• **Requirement**:
Starting at the line with "NoxPlayer を使い「SNKオールスター」" and ending at the line with "разнонаправленно на фоне", print exactly the lines of the entries below. Pictures do not belong in the copy.

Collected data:
════════════════
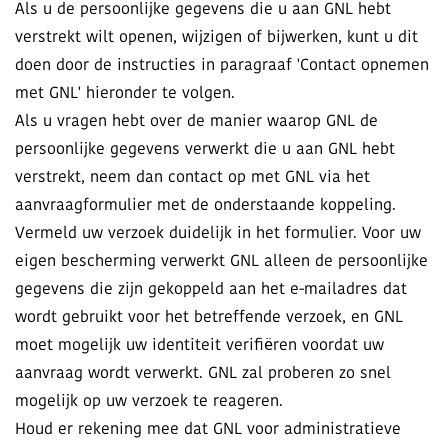
Als u de persoonlijke gegevens die u aan GNL hebt
verstrekt wilt openen, wijzigen of bijwerken, kunt u dit
doen door de instructies in paragraaf 'Contact opnemen
met GNL' hieronder te volgen.
Als u vragen hebt over de manier waarop GNL de
persoonlijke gegevens verwerkt die u aan GNL hebt
verstrekt, neem dan contact op met GNL via het
aanvraagformulier met de onderstaande koppeling.
Vermeld uw verzoek duidelijk in het formulier. Voor uw
eigen bescherming verwerkt GNL alleen de persoonlijke
gegevens die zijn gekoppeld aan het e-mailadres dat
wordt gebruikt voor het betreffende verzoek, en GNL
moet mogelijk uw identiteit verifiëren voordat uw
aanvraag wordt verwerkt. GNL zal proberen zo snel
mogelijk op uw verzoek te reageren.
Houd er rekening mee dat GNL voor administratieve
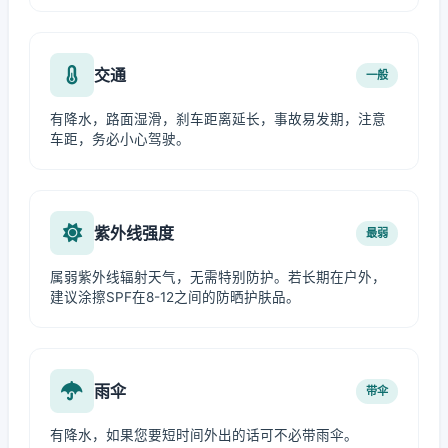
交通
一般
有降水，路面湿滑，刹车距离延长，事故易发期，注意
车距，务必小心驾驶。
紫外线强度
最弱
属弱紫外线辐射天气，无需特别防护。若长期在户外，
建议涂擦SPF在8-12之间的防晒护肤品。
雨伞
带伞
有降水，如果您要短时间外出的话可不必带雨伞。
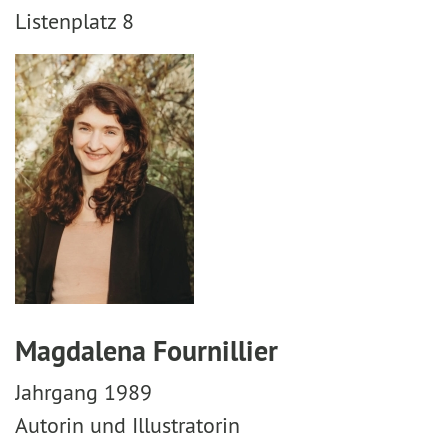
Listenplatz 8
Magdalena Fournillier
Jahrgang 1989
Autorin und Illustratorin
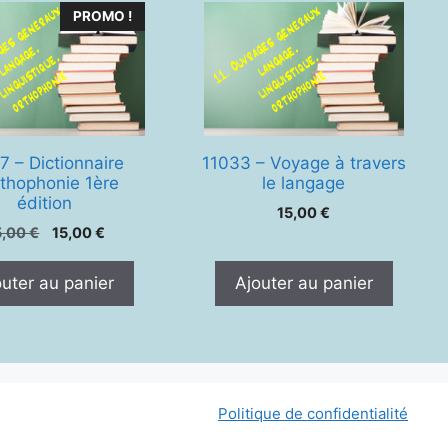
PROMO !
7 – Dictionnaire
11033 – Voyage à travers
rthophonie 1ère
le langage
édition
15,00
€
Le
Le
5,00
€
15,00
€
prix
prix
initial
actuel
outer au panier
Ajouter au panier
était :
est :
25,00 €.
15,00 €.
Politique de confidentialité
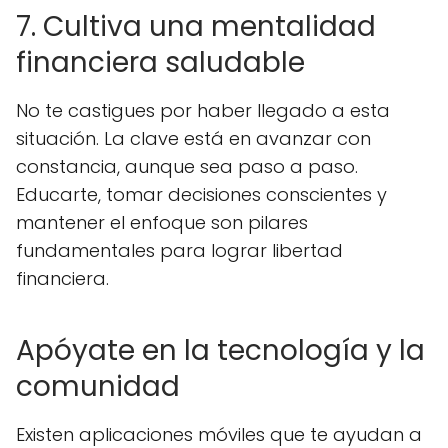
7. Cultiva una mentalidad
financiera saludable
No te castigues por haber llegado a esta
situación. La clave está en avanzar con
constancia, aunque sea paso a paso.
Educarte, tomar decisiones conscientes y
mantener el enfoque son pilares
fundamentales para lograr libertad
financiera.
Apóyate en la tecnología y la
comunidad
Existen aplicaciones móviles que te ayudan a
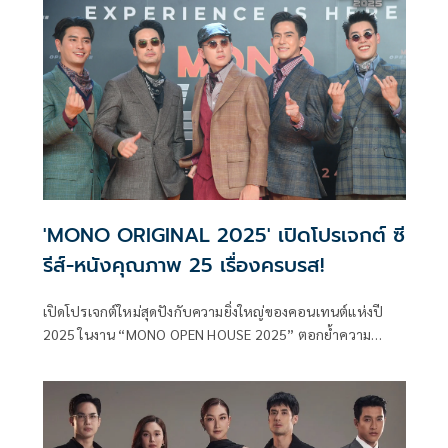
ร, นนกุล ชานน, บุ๋ม ปนัดดา, ชาย ชาตโยดม, วิกกี้ สุนิสา เจสท์,
แพนเค้ก เขมนิจ, บีม กวี, ออย อฎิพรณ์ ตบเท้าร่วมแชร์
ประสบการณ์ความสวยความงาม พร้อมแขกรับเชิญผู้ใช้จริง
อย่าง ไทด์ เอกพันธ์-ทับทิม อัญรินทร์ มาร่วมการันตีถึงคุณภาพ
ซึ่งได้ ดีเจ ดาด้า รับหน้าที่เป็นพิธีกรตลอดทั้งงาน
'MONO ORIGINAL 2025' เปิดโปรเจกต์ ซี
รีส์-หนังคุณภาพ 25 เรื่องครบรส!
เปิดโปรเจกต์ใหม่สุดปังกับความยิ่งใหญ่ของคอนเทนต์แห่งปี
2025 ในงาน “MONO OPEN HOUSE 2025” ตอกย้ำความ
แข็งแกร่งด้วยการขยายธุรกิจผ่านสองแพลตฟอร์มหลัก ได้แก่
“สถานีโทรทัศน์ช่อง MONO29”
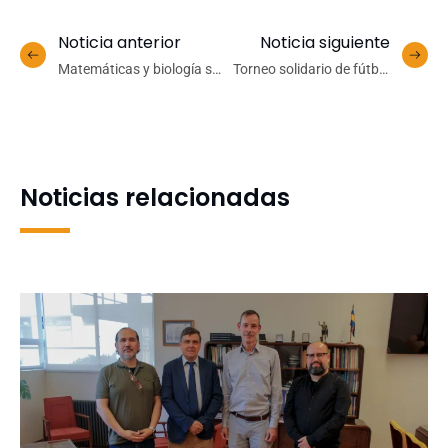
Noticia anterior
Noticia siguiente
Matemáticas y biología se
Torneo solidario de fútbol
articulan en conferencia
congregó a 16 equipos
magistral del Premio
UdeC en beneficio de
Nacional de Ciencias
estudiantes afectados por
Exactas 2025 en la UdeC
incendios
Noticias relacionadas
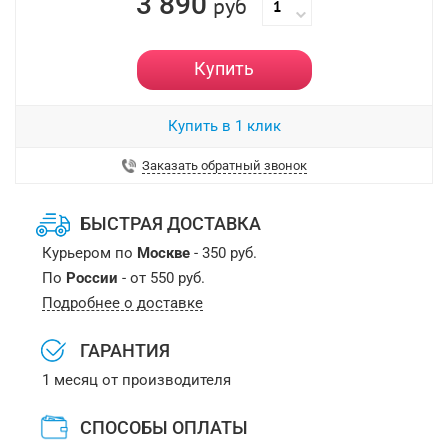
3 890
руб
Купить
Купить в 1 клик
Заказать обратный звонок
БЫСТРАЯ ДОСТАВКА
Курьером по
Москве
- 350 руб.
По
России
- от 550 руб.
Подробнее о доставке
ГАРАНТИЯ
1 месяц от производителя
СПОСОБЫ ОПЛАТЫ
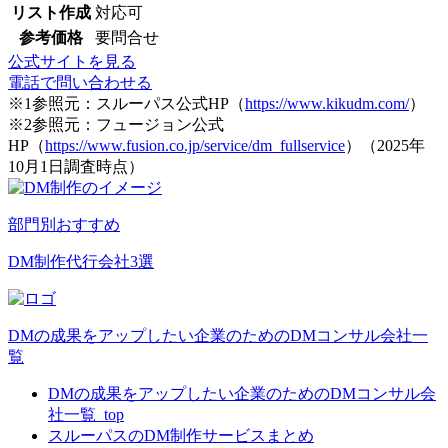
リスト作成
対応可
参考価格
要問合せ
公式サイトを見る
電話で問い合わせる
※1参照元：スルーパス公式HP（
https://www.kikudm.com/
）
※2参照元：フュージョン公式
HP（
https://www.fusion.co.jp/service/dm_fullservice
）（2025年
10月1日調査時点）
部門別おすすめ
DM制作代行会社3選
DMの成果をアップしたい企業のためのDMコンサル会社一
覧
DMの成果をアップしたい企業のためのDMコンサル会
社一覧_top
スルーパスのDM制作サービスまとめ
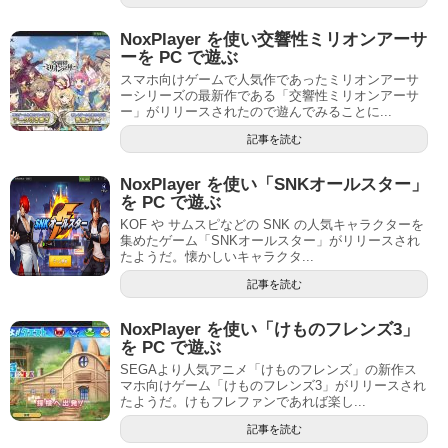
NoxPlayer を使い交響性ミリオンアーサ
ーを PC で遊ぶ
スマホ向けゲームで人気作であったミリオンアーサ
ーシリーズの最新作である「交響性ミリオンアーサ
ー」がリリースされたので遊んでみることに...
記事を読む
NoxPlayer を使い「SNKオールスター」
を PC で遊ぶ
KOF や サムスピなどの SNK の人気キャラクターを
集めたゲーム「SNKオールスター」がリリースされ
たようだ。懐かしいキャラクタ...
記事を読む
NoxPlayer を使い「けものフレンズ3」
を PC で遊ぶ
SEGAより人気アニメ「けものフレンズ」の新作ス
マホ向けゲーム「けものフレンズ3」がリリースされ
たようだ。けもフレファンであれば楽し...
記事を読む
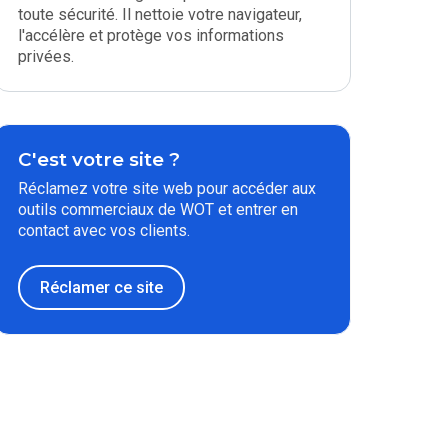
toute sécurité. Il nettoie votre navigateur,
l'accélère et protège vos informations
privées.
C'est votre site ?
Réclamez votre site web pour accéder aux
outils commerciaux de WOT et entrer en
contact avec vos clients.
Réclamer ce site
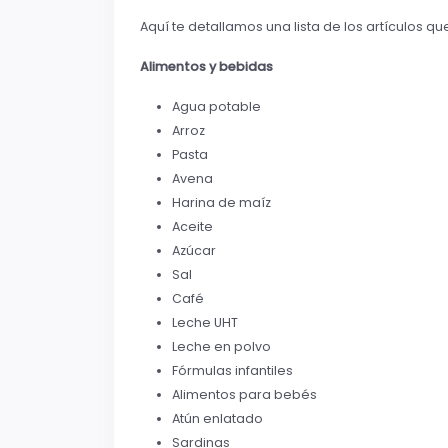
Aquí te detallamos una lista de los artículos q
Alimentos y bebidas
Agua potable
Arroz
Pasta
Avena
Harina de maíz
Aceite
Azúcar
Sal
Café
Leche UHT
Leche en polvo
Fórmulas infantiles
Alimentos para bebés
Atún enlatado
Sardinas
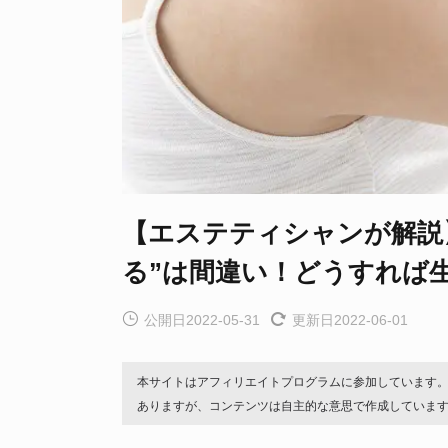
【エステティシャンが解説
る”は間違い！どうすれば
公開日2022-05-31
更新日2022-06-01
本サイトはアフィリエイトプログラムに参加しています
ありますが、コンテンツは自主的な意思で作成していま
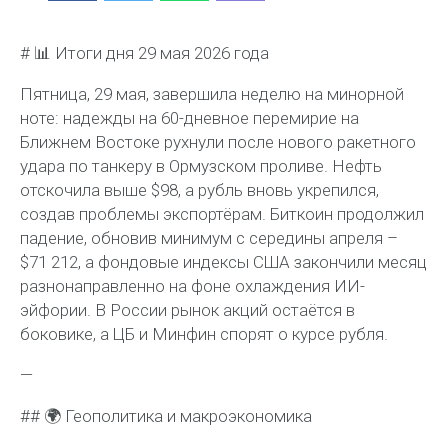
# 📊 Итоги дня 29 мая 2026 года
Пятница, 29 мая, завершила неделю на минорной
ноте: надежды на 60-дневное перемирие на
Ближнем Востоке рухнули после нового ракетного
удара по танкеру в Ормузском проливе. Нефть
отскочила выше $98, а рубль вновь укрепился,
создав проблемы экспортёрам. Биткоин продолжил
падение, обновив минимум с середины апреля –
$71 212, а фондовые индексы США закончили месяц
разнонаправленно на фоне охлаждения ИИ-
эйфории. В России рынок акций остаётся в
боковике, а ЦБ и Минфин спорят о курсе рубля.
—
## 🌍 Геополитика и макроэкономика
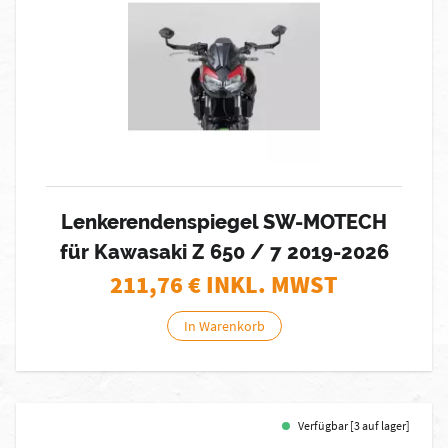
Lenkerendenspiegel SW-MOTECH
für Kawasaki Z 650 / 7 2019-2026
211,76
€ INKL. MWST
In Warenkorb
Verfügbar [3 auf lager]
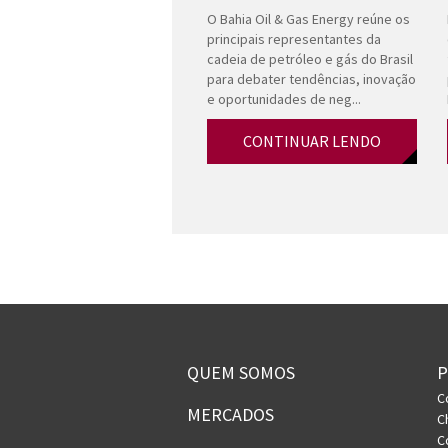
O Bahia Oil & Gas Energy reúne os
principais representantes da
cadeia de petróleo e gás do Brasil
para debater tendências, inovação
e oportunidades de neg...
CONTINUAR LENDO
QUEM SOMOS
C
MERCADOS
C
C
════════════════
• **Exercise result**:
NoxPlayer を使い「SNKオールスター」
を PC で遊ぶ
KOF や サムスピなどの SNK の人気キャラクターを
集めたゲーム「SNKオールスター」がリリースされ
たようだ。懐かしいキャラクタ...
記事を読む
NoxPlayer を使い「けものフレンズ3」
を PC で遊ぶ
SEGAより人気アニメ「けものフレンズ」の新作ス
マホ向けゲーム「けものフレンズ3」がリリースされ
たようだ。けもフレファンであれば楽し...
記事を読む
toute sécurité. Il nettoie votre navigateur,
l'accélère et protège vos informations
privées.
C'est votre site ?
Réclamez votre site web pour accéder aux
outils commerciaux de WOT et entrer en
contact avec vos clients.
Réclamer ce site
Aquí te detallamos una lista de los artículos q
Alimentos y bebidas
Agua potable
Arroz
Pasta
Avena
Harina de maíz
Aceite
Azúcar
Sal
Café
Leche UHT
Leche en polvo
Fórmulas infantiles
Alimentos para bebés
Atún enlatado
Sardinas
【エステティシャンが解説
る”は間違い！どうすれば
公開日2022-05-31
更新日2022-06-01
本サイトはアフィリエイトプログラムに参加しています
ありますが、コンテンツは自主的な意思で作成していま
# 📊 Итоги дня 29 мая 2026 года
Пятница, 29 мая, завершила неделю на минорной
ноте: надежды на 60-дневное перемирие на
Ближнем Востоке рухнули после нового ракетного
удара по танкеру в Ормузском проливе. Нефть
отскочила выше $98, а рубль вновь укрепился,
создав проблемы экспортёрам. Биткоин продолжил
падение, обновив минимум с середины апреля –
$71 212, а фондовые индексы США закончили месяц
разнонаправленно на фоне охлаждения ИИ-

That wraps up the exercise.